Plus tôt en septembre, le Bitcoin a fait face à des attentes de hausse des taux croissantes malgré une demande continue pour les ETF. Les afflux dans les ETF Bitcoin au comptant peuvent soutenir la demande, mais ils n'éliminent pas l'exposition du marché aux taux d'intérêt, aux rendements des bons du Trésor ou aux variations du dollar américain.
Les prix des cryptomonnaies réagissent fréquemment aux décisions de la Fed car des taux d'intérêt plus élevés peuvent augmenter les rendements des actifs à moindre risque. Les mouvements individuels du marché peuvent avoir plusieurs causes, ce qui rend difficile d'attribuer les changements de prix quotidiens du Bitcoin exclusivement aux attentes de politique monétaire.
La réunion de deux jours du FOMC débute le 15 septembre.

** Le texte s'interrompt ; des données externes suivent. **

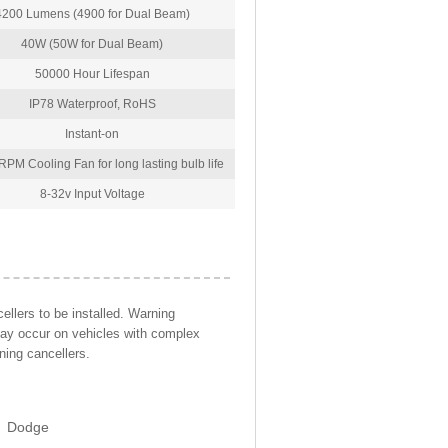
4200 Lumens (4900 for Dual Beam)
40W (50W for Dual Beam)
50000 Hour Lifespan
IP78 Waterproof, RoHS
Instant-on
PM Cooling Fan for long lasting bulb life
8-32v Input Voltage
llers to be installed. Warning
may occur on vehicles with complex
ning cancellers.
Dodge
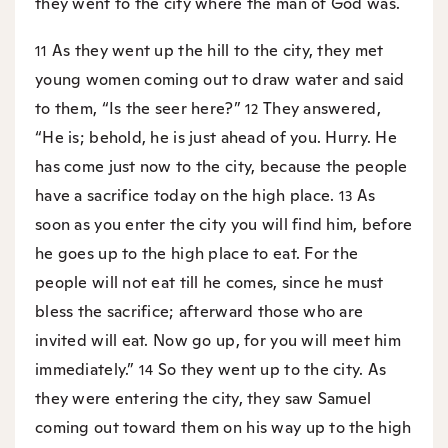
they went to the city where the man of God was.
As they went up the hill to the city, they met
11
young women coming out to draw water and said
to them, “Is the seer here?”
They answered,
12
“He is; behold, he is just ahead of you. Hurry. He
has come just now to the city, because the people
have a sacrifice today on the high place.
As
13
soon as you enter the city you will find him, before
he goes up to the high place to eat. For the
people will not eat till he comes, since he must
bless the sacrifice; afterward those who are
invited will eat. Now go up, for you will meet him
immediately.”
So they went up to the city. As
14
they were entering the city, they saw Samuel
coming out toward them on his way up to the high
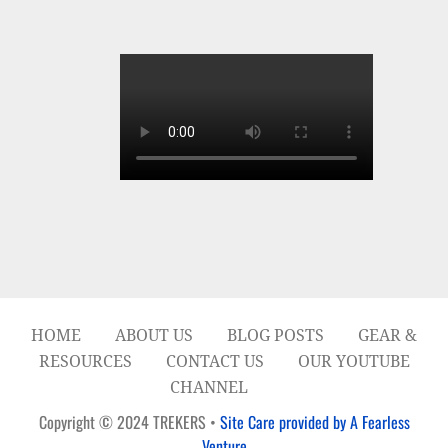
HOME
ABOUT US
BLOG POSTS
GEAR &
RESOURCES
CONTACT US
OUR YOUTUBE
CHANNEL
Copyright © 2024 TREKERS •
Site Care provided by A Fearless
Venture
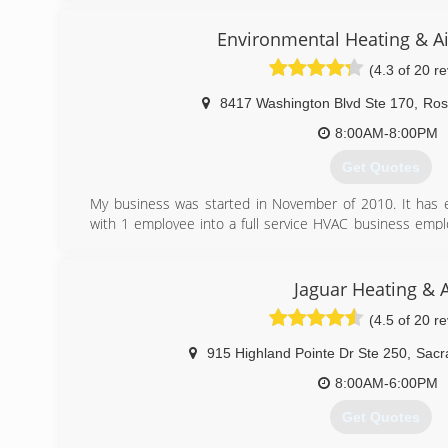
efficient air conditioners and heaters,indoor air qualit
(916) 331-6443
service plans,and replacement parts for most makes
Environmental Heating & Ai
service calls and ultra competitive pricing for installati
(4.3 of 20 r
qualify.
8417 Washington Blvd Ste 170
,
Rose
(916) 521-3144
8:00AM-8:00PM
Get Quotes
My business was started in November of 2010. It has
with 1 employee into a full service HVAC business emp
has evolved from a garage operation to a state of the ar
repair, and maintenance technicians prepared to hel
needs. Environmental Heating and Air Solutions holds a
Jaguar Heating & A
license.
(4.5 of 20 r
(916) 780-4328
915 Highland Pointe Dr Ste 250
,
Sacr
8:00AM-6:00PM
Get Quotes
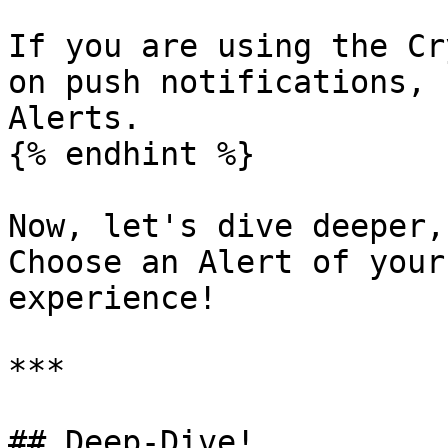
If you are using the Cr
on push notifications, 
Alerts.

{% endhint %}

Now, let's dive deeper,
Choose an Alert of your
experience!

***

## Deep-Dive!
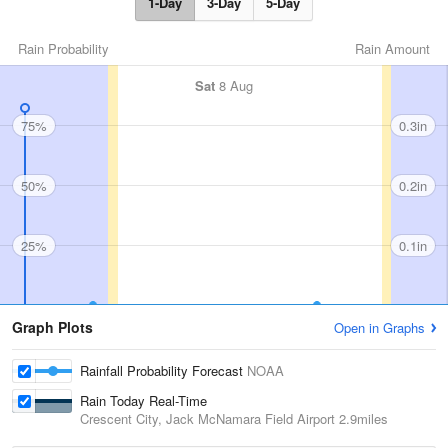
1-Day
3-Day
5-Day
Rain Probability
Rain Amount
Sat
8 Aug
75%
0.3in
50%
0.2in
25%
0.1in
Graph Plots
Open in Graphs
Rainfall Probability Forecast
NOAA
Rain Today Real-Time
Crescent City, Jack McNamara Field Airport
2.9miles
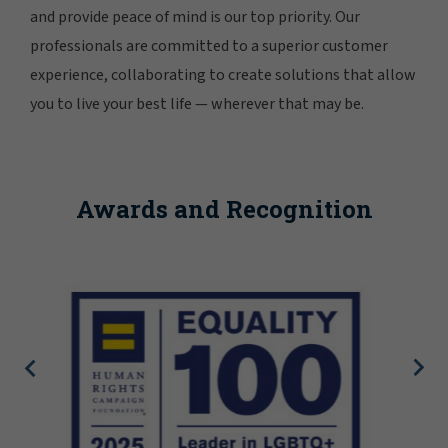
and provide peace of mind is our top priority. Our
professionals are committed to a superior customer
experience, collaborating to create solutions that allow
you to live your best life — wherever that may be.
Awards and Recognition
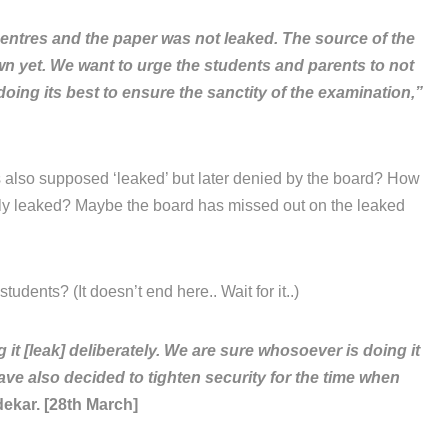
entres and the paper was not leaked. The source of the
own yet. We want to urge the students and parents to not
oing its best to ensure the sanctity of the examination,”
 also supposed ‘leaked’ but later denied by the board? How
lly leaked? Maybe the board has missed out on the leaked
tudents? (It doesn’t end here.. Wait for it..)
 [leak] deliberately. We are sure whosoever is doing it
ave also decided to tighten security for the time when
ekar. [28th March]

Les décideurs politiques publieront une déclaration de politique monétaire, des projections économiques actualisées et leurs attentes individuelles concernant les futurs taux d'intérêt à la fin de la réunion le lendemain.
Le président de la Fed, Kevin Warsh, s'adressera aux journalistes 30 minutes après la déclaration. Les questions porteront probablement sur l'inflation tirée par l'énergie, les prix des services, les conditions du marché du travail et la question de savoir si une augmentation en septembre marquerait le début d'un cycle de resserrement plus long.
Le Résumé des Projections Économiques fournira les estimations des responsables concernant l'inflation, le chômage, la croissance économique et le taux des fonds fédéraux. Ses projections de taux ne sont pas des engagements contraignants et peuvent changer lorsque de nouvelles données seront disponibles.
Les marchés compareront la déclaration de politique monétaire avec le langage précédent de la Fed pour déceler tout changement dans son évaluation de l'inflation et de l'emploi. Les investisseurs observeront si Warsh décrira une augmentation de taux comme un ajustement ponctuel ou laissera les décisions futures dépendre des données entrantes.
Un vote unanime n'est pas garanti. La déclaration identifiera tout fonctionnaire dissident et précisera s'il a préféré aucun changement, une augmentation plus importante ou une autre option politique. Le FOMC publiera sa décision sur les taux d'intérêt et ses projections économiques le 16 septembre à 14h00, heure de l'Est, suivie de la conférence de presse de Warsh à 14h30.